Here is what I have so far:

class StratifiedFit:
  def __init__(self, train_data:DataBunch, test_data:DataBunch, n_folds:int=10, epochs:int=1, 
               bs:int=64, callback_fns:list=[]):
    self.path, train = data.path, data.train_ds
    self.bs, self.num_epochs, self.path, self.callback_fns = bs, epochs, path, callback_fns
    self.train_items, self.val_items = train.x.items, train.y.items
    self.processor= test_data.processor
    
    self.skf = StratifiedKFold(n_splits=n_folds, shuffle=True, random_state=1)
    self.val_loss, self.acc, self.final_results = self.__make_dfs__(n_folds)
    self.test_data = test_data.valid_dl
    
    self.fit()    
    self._ret_results()
    
  def fit(self):
    "Generates our fold and sends it for training"
    for i, (_, val_idx) in enumerate(self.skf.split(self.train_items, self.val_items)):
      data_fold = (ImageList.from_folder(path)
                  .split_by_idx(val_idx)
                  .label_from_folder()
                  .transform(get_transforms(), size=112)
                  .databunch(bs=self.bs))
      learn = cnn_learner(data_fold, models.resnet18, metrics=accuracy, callback_fns=self.callback_fns)
      self.__train__(learn, self.num_epochs, i)
      
  
  def __chain__(self, o): return itertools.chain.from_iterable(o)
  
  def _ret_results(self): return self.val_loss, self.acc, self.final_results
    
  def __make_dfs__(self, n_folds:int):
    "Make three dataframes for accuracy and loss per epoch, and an overall results"
    cols = []
    [cols.append(f'fold_{f}') for f in range(1, n_folds+1)];
    val_loss = pd.DataFrame(columns=cols)
    acc = val_loss.copy()
    cols = ['fold', 'valid_accuracy', 'test_accuracy']
    final_results = pd.DataFrame(columns=cols)
    return val_loss, acc, final_results
      
  def __train__(self, learn:Learner, n_epochs:int, fold:int):
    "Train a fold"
    print(f'fold_{fold+1}:')
    learn.fit_one_cycle(n_epochs)
    print('\n')
    self.acc.iloc[:, fold] = [e.item() for e in self.__chain__(learn.recorder.metrics)]
    self.val_loss.iloc[:, fold] = learn.recorder.val_losses
    
    acc, loss = self.__test__(learn)
    self.final_results.append([fold+1, acc, loss])
    
  def __test__(self, learn:Learner):
    "Get test results on a fold"
    learn.data.valid_dl = self.test_data
    return learn.validate()

If you want to include callbacks here, now you can pass in callback_fns

I have a few more ideas to simplify this so it’s nowhere near done

*It may not quite work, don’t have time to revisit this and modify until tonight

Awesome @muellerzr! Could you add an example of how to call it e.g. for our image problem? I always get a bit confused when classes are used… need to work on it :nerd_face:

In any case, I realized the code breaks if more than one metric is passed e.g. accuracy and f1, which is a very realistic situation. Hence, I modified it in the following way and now it works.
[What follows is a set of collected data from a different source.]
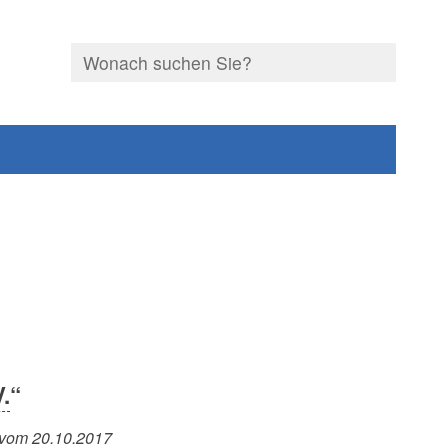
V.
“
 vom 20.10.2017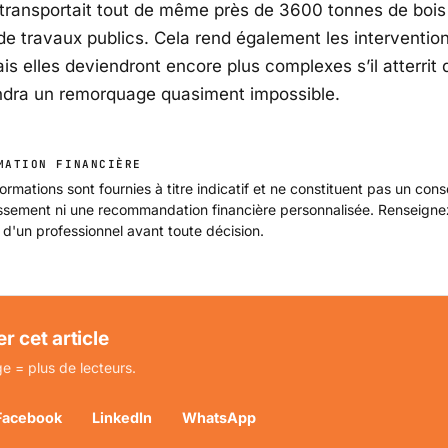
l transportait tout de même près de 3600 tonnes de bois
de travaux publics. Cela rend également les intervention
mais elles deviendront encore plus complexes s’il atterrit
ndra un remorquage quasiment impossible.
MATION FINANCIÈRE
ormations sont fournies à titre indicatif et ne constituent pas un cons
issement ni une recommandation financière personnalisée. Renseign
 d'un professionnel avant toute décision.
r cet article
e = plus de lecteurs.
Facebook
LinkedIn
WhatsApp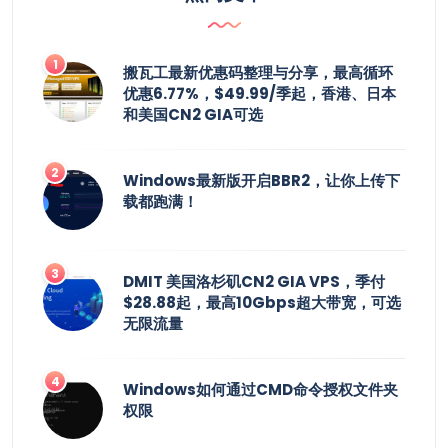
搬瓦工最新优惠码整理与分享，最高循环
优惠6.77%，$49.99/季起，香港、日本
和美国CN2 GIA可选
Windows最新版开启BBR2，让你上传下
载都跑满！
DMIT 美国洛杉矶CN2 GIA VPS，季付
$28.88起，最高10Gbps超大带宽，可选
无限流量
Windows如何通过CMD命令授权文件夹
权限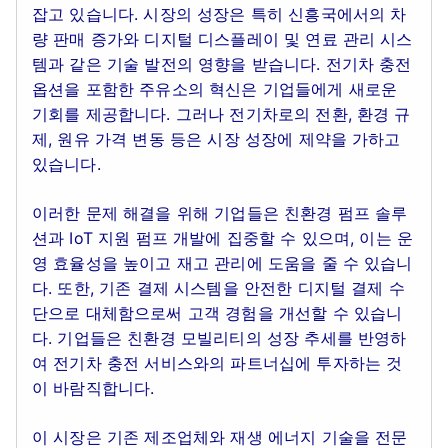
잡고 있습니다. 시장의 성장은 특히 신흥국에서의 차
량 판매 증가와 디지털 디스플레이 및 연료 관리 시스
템과 같은 기술 발전의 영향을 받습니다. 전기차 충전
옵션을 포함한 주유소의 혁신은 기업들에게 새로운
기회를 제공합니다. 그러나 전기차로의 전환, 환경 규
제, 원유 가격 변동 등은 시장 성장에 제약을 가하고
있습니다.
이러한 문제 해결을 위해 기업들은 친환경 펌프 솔루
션과 IoT 지원 펌프 개발에 집중할 수 있으며, 이는 운
영 효율성을 높이고 재고 관리에 도움을 줄 수 있습니
다. 또한, 기존 결제 시스템을 안전한 디지털 결제 수
단으로 대체함으로써 고객 경험을 개선할 수 있습니
다. 기업들은 친환경 모빌리티의 성장 추세를 반영하
여 전기차 충전 서비스와의 파트너십에 투자하는 것
이 바람직합니다.
이 시장은 기존 제조업체와 재생 에너지 기술을 전문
In addition, it concerns me a bit the fact that the results are not reproducible despite me trying to set a seed (see also my experiment at the end of collab nb).

Have you tried if callbacks work? I somehow feel we should work first on reproducibility and callbacks to customize the training before moving to a modular example which, by the way, I think is a terrific idea!